Benjamin Shaw rings the opening bell of the Nasdaq stock exchange in February 2019 as shares of animal health products company Covetrus go public. The company may soon be taken private in a $4 billion deal pending stockholder approval. Libby Greene photo

Maine is home to 10 publicly traded companies, but the newest – and the largest, by revenue – is poised to leave those ranks.

In barely two weeks, stockholders of Covetrus Inc., a Portland-based animal health products and technology company, may approve the company’s sale to a pair of private equity firms from out of state.

Plans to sell the company were announced in May but require approval at an Oct. 11 stockholders’ meeting to move forward.

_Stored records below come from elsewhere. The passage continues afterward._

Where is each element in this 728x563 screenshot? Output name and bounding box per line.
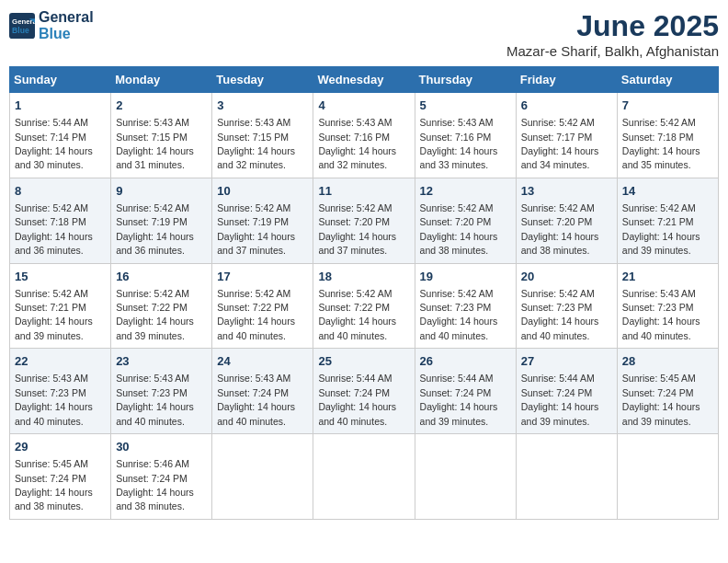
cell-sunset: Sunset: 7:20 PM xyxy=(521,216,593,227)
month-title: June 2025 xyxy=(506,9,719,43)
cell-daylight: Daylight: 14 hours and 39 minutes. xyxy=(622,401,700,426)
day-number: 8 xyxy=(15,183,106,200)
weekday-header-saturday: Saturday xyxy=(617,67,718,93)
calendar-cell: 28 Sunrise: 5:45 AM Sunset: 7:24 PM Dayl… xyxy=(617,349,718,434)
weekday-header-thursday: Thursday xyxy=(415,67,516,93)
cell-daylight: Daylight: 14 hours and 40 minutes. xyxy=(420,316,498,340)
calendar-cell: 17 Sunrise: 5:42 AM Sunset: 7:22 PM Dayl… xyxy=(212,263,313,349)
logo: General Blue General Blue xyxy=(9,9,94,41)
day-number: 1 xyxy=(15,98,106,114)
calendar-row: 8 Sunrise: 5:42 AM Sunset: 7:18 PM Dayli… xyxy=(10,178,719,263)
cell-daylight: Daylight: 14 hours and 40 minutes. xyxy=(116,401,194,426)
cell-daylight: Daylight: 14 hours and 37 minutes. xyxy=(217,231,295,256)
calendar-cell: 7 Sunrise: 5:42 AM Sunset: 7:18 PM Dayli… xyxy=(617,93,718,178)
calendar-cell: 9 Sunrise: 5:42 AM Sunset: 7:19 PM Dayli… xyxy=(111,178,212,263)
day-number: 30 xyxy=(116,439,207,455)
day-number: 28 xyxy=(622,353,713,370)
cell-sunset: Sunset: 7:24 PM xyxy=(116,473,188,484)
day-number: 19 xyxy=(420,269,511,285)
cell-sunset: Sunset: 7:24 PM xyxy=(15,473,86,484)
page-header: General Blue General Blue June 2025 Maza… xyxy=(9,9,719,59)
cell-daylight: Daylight: 14 hours and 40 minutes. xyxy=(217,401,295,426)
calendar-cell: 14 Sunrise: 5:42 AM Sunset: 7:21 PM Dayl… xyxy=(617,178,718,263)
calendar-row: 22 Sunrise: 5:43 AM Sunset: 7:23 PM Dayl… xyxy=(10,349,719,434)
calendar-cell: 21 Sunrise: 5:43 AM Sunset: 7:23 PM Dayl… xyxy=(617,263,718,349)
cell-sunset: Sunset: 7:19 PM xyxy=(217,216,289,227)
calendar-cell xyxy=(617,434,718,520)
cell-sunset: Sunset: 7:23 PM xyxy=(420,302,492,313)
calendar-cell: 15 Sunrise: 5:42 AM Sunset: 7:21 PM Dayl… xyxy=(10,263,111,349)
cell-sunrise: Sunrise: 5:42 AM xyxy=(318,288,392,299)
cell-daylight: Daylight: 14 hours and 30 minutes. xyxy=(15,145,93,170)
calendar-cell: 13 Sunrise: 5:42 AM Sunset: 7:20 PM Dayl… xyxy=(516,178,617,263)
logo-line2: Blue xyxy=(39,26,94,42)
cell-sunrise: Sunrise: 5:42 AM xyxy=(116,288,189,299)
calendar-cell: 30 Sunrise: 5:46 AM Sunset: 7:24 PM Dayl… xyxy=(111,434,212,520)
cell-sunrise: Sunrise: 5:44 AM xyxy=(420,373,494,384)
weekday-header-monday: Monday xyxy=(111,67,212,93)
cell-sunrise: Sunrise: 5:43 AM xyxy=(116,373,189,384)
cell-sunrise: Sunrise: 5:42 AM xyxy=(420,202,494,213)
day-number: 4 xyxy=(318,98,409,114)
cell-sunrise: Sunrise: 5:42 AM xyxy=(420,288,494,299)
cell-sunrise: Sunrise: 5:44 AM xyxy=(318,373,392,384)
day-number: 12 xyxy=(420,183,511,200)
cell-sunrise: Sunrise: 5:46 AM xyxy=(116,458,189,469)
cell-sunset: Sunset: 7:15 PM xyxy=(217,132,289,143)
cell-sunrise: Sunrise: 5:43 AM xyxy=(15,373,88,384)
cell-daylight: Daylight: 14 hours and 39 minutes. xyxy=(15,316,93,340)
day-number: 5 xyxy=(420,98,511,114)
cell-sunrise: Sunrise: 5:42 AM xyxy=(622,117,696,128)
cell-daylight: Daylight: 14 hours and 33 minutes. xyxy=(420,145,498,170)
cell-daylight: Daylight: 14 hours and 36 minutes. xyxy=(116,231,194,256)
cell-sunset: Sunset: 7:22 PM xyxy=(318,302,390,313)
cell-daylight: Daylight: 14 hours and 39 minutes. xyxy=(622,231,700,256)
cell-sunset: Sunset: 7:18 PM xyxy=(622,132,694,143)
cell-sunrise: Sunrise: 5:42 AM xyxy=(521,288,595,299)
cell-sunset: Sunset: 7:23 PM xyxy=(116,387,188,398)
day-number: 27 xyxy=(521,353,612,370)
calendar-cell: 27 Sunrise: 5:44 AM Sunset: 7:24 PM Dayl… xyxy=(516,349,617,434)
calendar-cell: 19 Sunrise: 5:42 AM Sunset: 7:23 PM Dayl… xyxy=(415,263,516,349)
cell-daylight: Daylight: 14 hours and 40 minutes. xyxy=(622,316,700,340)
cell-daylight: Daylight: 14 hours and 39 minutes. xyxy=(116,316,194,340)
cell-sunset: Sunset: 7:24 PM xyxy=(420,387,492,398)
cell-sunset: Sunset: 7:22 PM xyxy=(116,302,188,313)
cell-sunrise: Sunrise: 5:43 AM xyxy=(622,288,696,299)
cell-daylight: Daylight: 14 hours and 38 minutes. xyxy=(15,487,93,511)
day-number: 14 xyxy=(622,183,713,200)
calendar-cell xyxy=(212,434,313,520)
cell-sunrise: Sunrise: 5:42 AM xyxy=(318,202,392,213)
day-number: 18 xyxy=(318,269,409,285)
calendar-cell: 20 Sunrise: 5:42 AM Sunset: 7:23 PM Dayl… xyxy=(516,263,617,349)
cell-sunrise: Sunrise: 5:42 AM xyxy=(217,288,290,299)
cell-sunset: Sunset: 7:19 PM xyxy=(116,216,188,227)
cell-daylight: Daylight: 14 hours and 39 minutes. xyxy=(420,401,498,426)
calendar-row: 29 Sunrise: 5:45 AM Sunset: 7:24 PM Dayl… xyxy=(10,434,719,520)
cell-sunset: Sunset: 7:16 PM xyxy=(318,132,390,143)
calendar-cell: 2 Sunrise: 5:43 AM Sunset: 7:15 PM Dayli… xyxy=(111,93,212,178)
calendar-cell: 25 Sunrise: 5:44 AM Sunset: 7:24 PM Dayl… xyxy=(313,349,415,434)
calendar-cell: 10 Sunrise: 5:42 AM Sunset: 7:19 PM Dayl… xyxy=(212,178,313,263)
cell-sunrise: Sunrise: 5:43 AM xyxy=(217,117,290,128)
cell-daylight: Daylight: 14 hours and 38 minutes. xyxy=(116,487,194,511)
calendar-row: 15 Sunrise: 5:42 AM Sunset: 7:21 PM Dayl… xyxy=(10,263,719,349)
cell-sunset: Sunset: 7:15 PM xyxy=(116,132,188,143)
calendar-cell: 16 Sunrise: 5:42 AM Sunset: 7:22 PM Dayl… xyxy=(111,263,212,349)
calendar-cell: 8 Sunrise: 5:42 AM Sunset: 7:18 PM Dayli… xyxy=(10,178,111,263)
day-number: 29 xyxy=(15,439,106,455)
day-number: 7 xyxy=(622,98,713,114)
calendar-cell: 18 Sunrise: 5:42 AM Sunset: 7:22 PM Dayl… xyxy=(313,263,415,349)
calendar-cell xyxy=(516,434,617,520)
cell-daylight: Daylight: 14 hours and 39 minutes. xyxy=(521,401,599,426)
cell-sunrise: Sunrise: 5:42 AM xyxy=(116,202,189,213)
cell-sunrise: Sunrise: 5:42 AM xyxy=(15,202,88,213)
cell-sunset: Sunset: 7:20 PM xyxy=(420,216,492,227)
cell-sunset: Sunset: 7:24 PM xyxy=(521,387,593,398)
calendar-cell: 4 Sunrise: 5:43 AM Sunset: 7:16 PM Dayli… xyxy=(313,93,415,178)
cell-sunrise: Sunrise: 5:43 AM xyxy=(318,117,392,128)
calendar-cell: 1 Sunrise: 5:44 AM Sunset: 7:14 PM Dayli… xyxy=(10,93,111,178)
cell-sunrise: Sunrise: 5:45 AM xyxy=(15,458,88,469)
cell-daylight: Daylight: 14 hours and 36 minutes. xyxy=(15,231,93,256)
cell-daylight: Daylight: 14 hours and 32 minutes. xyxy=(217,145,295,170)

Clayton, Dubilier & Rice, based in New York City, and TPG Capital of Fort Worth, Texas, would own Covetrus after paying stockholders $21 a share, putting the value of the deal at about $4 billion.

Buying a company and taking it private is a little unusual – it’s far more common for a privately formed business to decide to sell stock to the public.

An initial public offering can give a business a way to raise money for growth and allows the business founders to cash in on their first few years of operation. In contrast, going private gives the leaders and new owners of a public company more flexibility, freeing them from some regulatory requirements and shielding executives from the pressure of outside investors.

In a May filing with the Securities and Exchange Commission, Covetrus and the two private equity firms indicated they plan to keep the company’s headquarters in Portland, but did not say how the sale might affect employees. Covetrus has about 5,500 workers around the world, including 1,600 in North America and about 300 in Maine.


Covetrus, currently traded on Nasdaq under the symbol CVET, reported revenue of $4.58 billion last year while posting a net loss of $54 million.

The two private equity firms already own about a quarter of the company’s stock and the price of $21 per share represented a 39 percent premium on the share price before the purchase was announced this spring. Seven years ago, CD&R invested roughly $55 million in a Covetrus predecessor company, Vets First Choice, and that investment was transferred to Covetrus when it was formed.


Covetrus launched in February 2019 through a merger of Portland-based Vets First Choice and the former animal health division of Henry Schein Inc. (Nasdaq: HSIC), of Melville, New York, a medical and dental products supplier.

Vets First Choice, which provided technology and services for veterinarians, was started in 2010 by David Shaw and his son, Benjamin Shaw. David Shaw founded Westbrook-based Idexx Laboratories Inc., which focuses primarily on animal-health diagnostic tests, in 1983.

Today, Idexx (Nasdaq: IDXX) is Maine’s second-largest public company and competes with Covetrus in some areas of business. While the younger company’s revenue surpassed the $3.2 billion Idexx brought in last year, Idexx turned a $932 million profit in 2021. Idexx also has a far larger market capitalization, or value of outstanding shares – $31 billion, compared to $3 billion for Covetrus.


Covetrus had a rocky start. Initial earnings disappointed many investors and the company took a nearly $1 billion hit on “goodwill,” an intangible asset, in the first year. A group of shareholders also sued the new company, saying they were misled about its pre-IPO finances by top executives.

CEO Benjamin Shaw resigned from Covetrus, and other senior executives, including the chief financial officer, also left. David Shaw stepped back to a less active role on the company’s board. Eventually an outsider, New York health technology entrepreneur Benjamin Wolin, became CEO, and he holds that post today.

The company’s financial performance has generally improved and the stock price increased under Wolin, who has said the sale of Covetrus is “an important milestone for our company, shareholders, employees, customers and partners.”

He said the sale would allow the company to continue to help veterinarians around the world and that the new owners share that commitment to promoting animal health.

Wolin, however, could soon be out of a job, although the new owners have indicated they plan to keep the management team in place, at least initially.

It’s not yet clear who might ultimately lead Covetrus if it’s successfully purchased by the private equity firms. The deal would give Wolin a “golden parachute” upon termination worth $17.8 million in pay, stock and benefits. Other top executives would have severance packages ranging from $3.2 million to $6.6 million.